期限後申告の場合、以下のペナルティーが発生しますので注意が必要です。
イ.無申告加算税
納税額に対して50万円までは15%、50万円を超える部分は20%の割合を乗じて計算した税金が課されます。
(申告期限から1カ月以内に申告を行い、期限内に納税が完了していてさらに過去5年以内に期限後申告をしていないなど、一定の場合には課されないことがあります)
ロ.延滞税
期限後申告書を提出した日の翌日から納付日までの期間に応じて年14.6%※(納期限の翌日から2カ月以内は年7.3%※)の税金が課されます。

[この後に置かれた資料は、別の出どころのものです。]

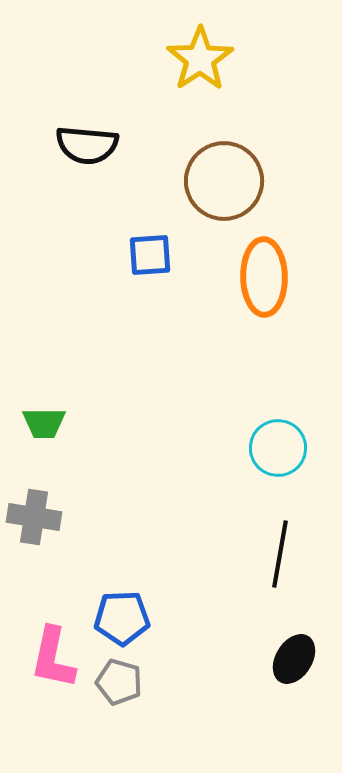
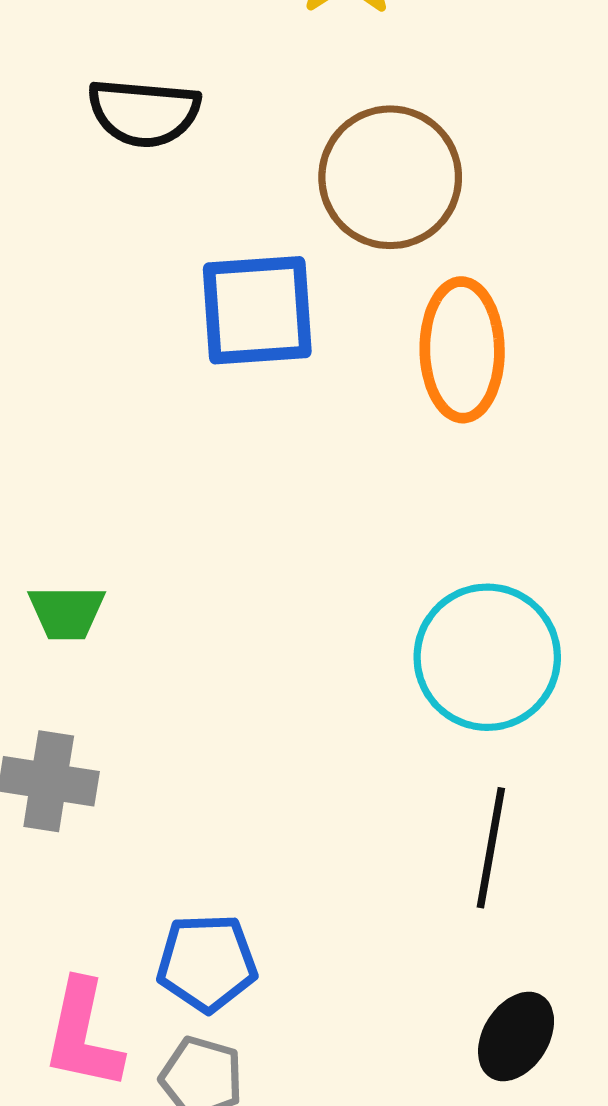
blue square: (150, 255) -> (257, 310), size x1.5
cyan circle: (278, 448) -> (487, 657), size x1.4

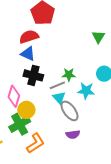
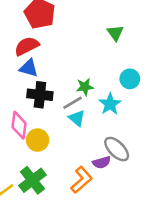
cyan star: (86, 91) -> (110, 104), turned -30
gray ellipse: (70, 111) -> (117, 149), moved
green cross: (20, 124) -> (32, 180), moved
orange L-shape: (36, 143) -> (82, 180), moved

※特例基準割合で計算した税額といずれか低い税額となります。
ハ.青色申告
事業所得(事業的規模の不動産所得を含む)を生ずる青色申告者が正規の簿記の原則に従って、
帳簿書類を作成した場合に控除することができる青色申告特別控除(65万円)が受けられなくなります。
10万円の控除は受けられますが、期限後申告になるだけで55万円も控除額が少なくなります。

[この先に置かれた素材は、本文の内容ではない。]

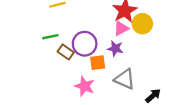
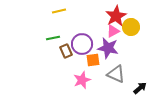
purple star: (115, 48) -> (108, 48), size x1.5
brown rectangle: (66, 52) -> (66, 51), turned 32
pink star: (85, 86) -> (82, 80), turned 30

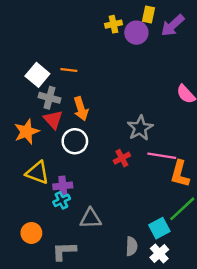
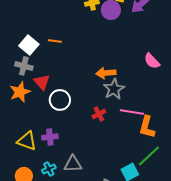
gray cross: (49, 98) -> (24, 66), moved
orange arrow: (81, 109) -> (106, 73), moved, turned 102
yellow triangle: (37, 173) -> (27, 141), moved
cyan cross: (62, 200) -> (49, 169), moved

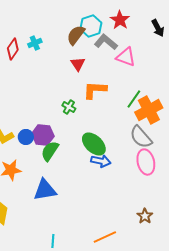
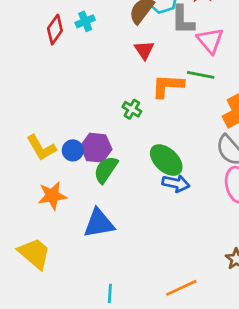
gray L-shape: (106, 42) -> (183, 20), turned -130
pink triangle: (126, 57) -> (210, 41), turned 30
green line: (134, 99) -> (201, 75), moved, turned 66

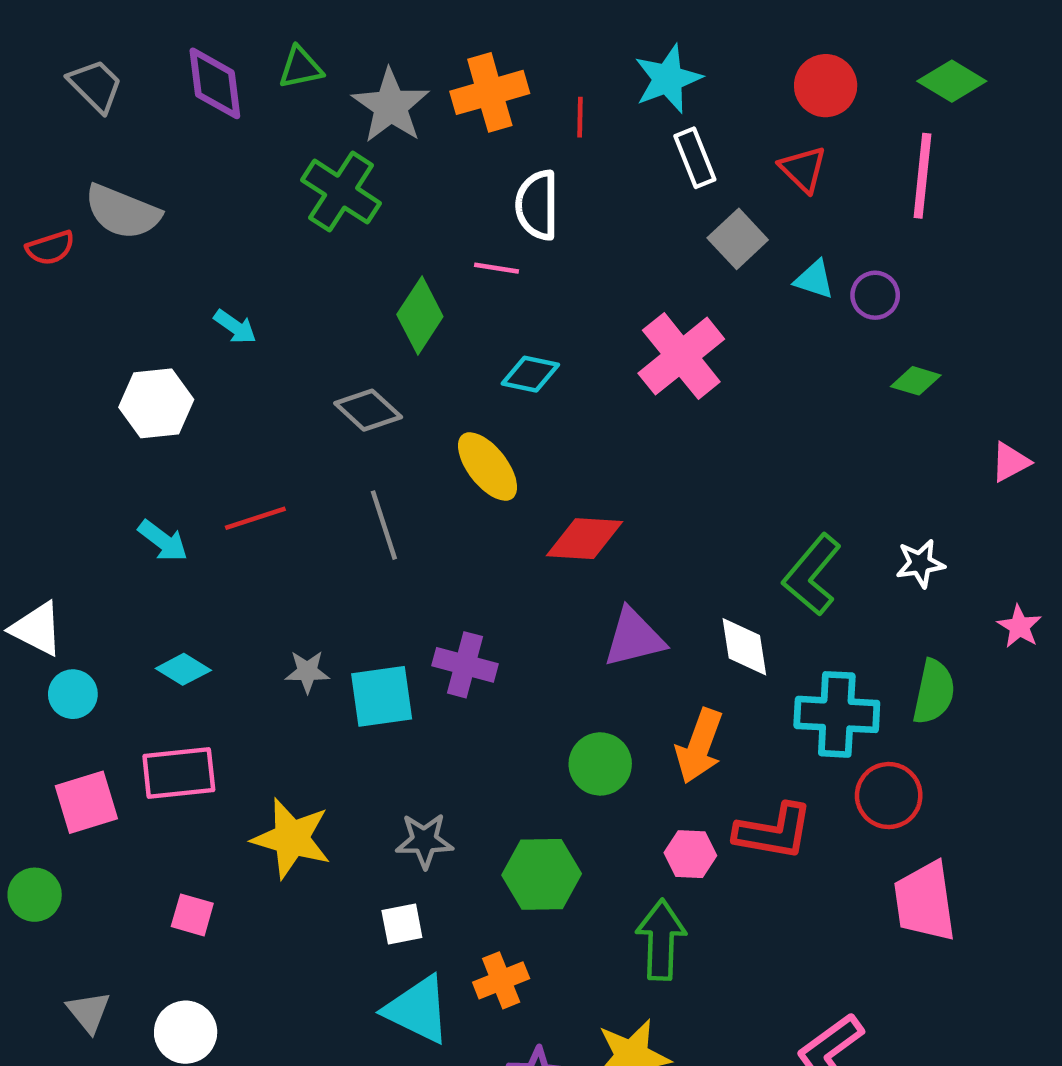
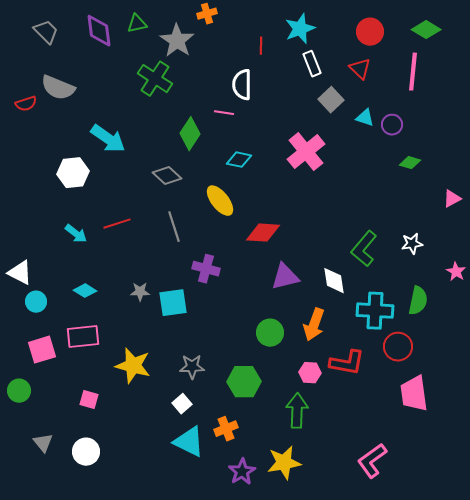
orange cross: (490, 92) -> (207, 14), moved, size x0.6
cyan arrow: (235, 327) -> (108, 139), size x1.8
purple cross: (465, 665) -> (206, 269), moved
white square: (402, 924) -> (182, 404), turned -30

また、2年連続して期限後申告を行うと青色申告の承認を取り消される可能性があります。
青色申告の各種特典(青色事業専従者給与や純損失の3年間繰越など)が受けられなくなります。
申告期限を過ぎてから申告した場合、得することは一つもありません。
たった1日の違いでも納税額に大きな差が出る可能性があります。
書類の準備など煩雑な作業が多い確定申告ですが予定を立てて期限までに終わるように心掛けましょう。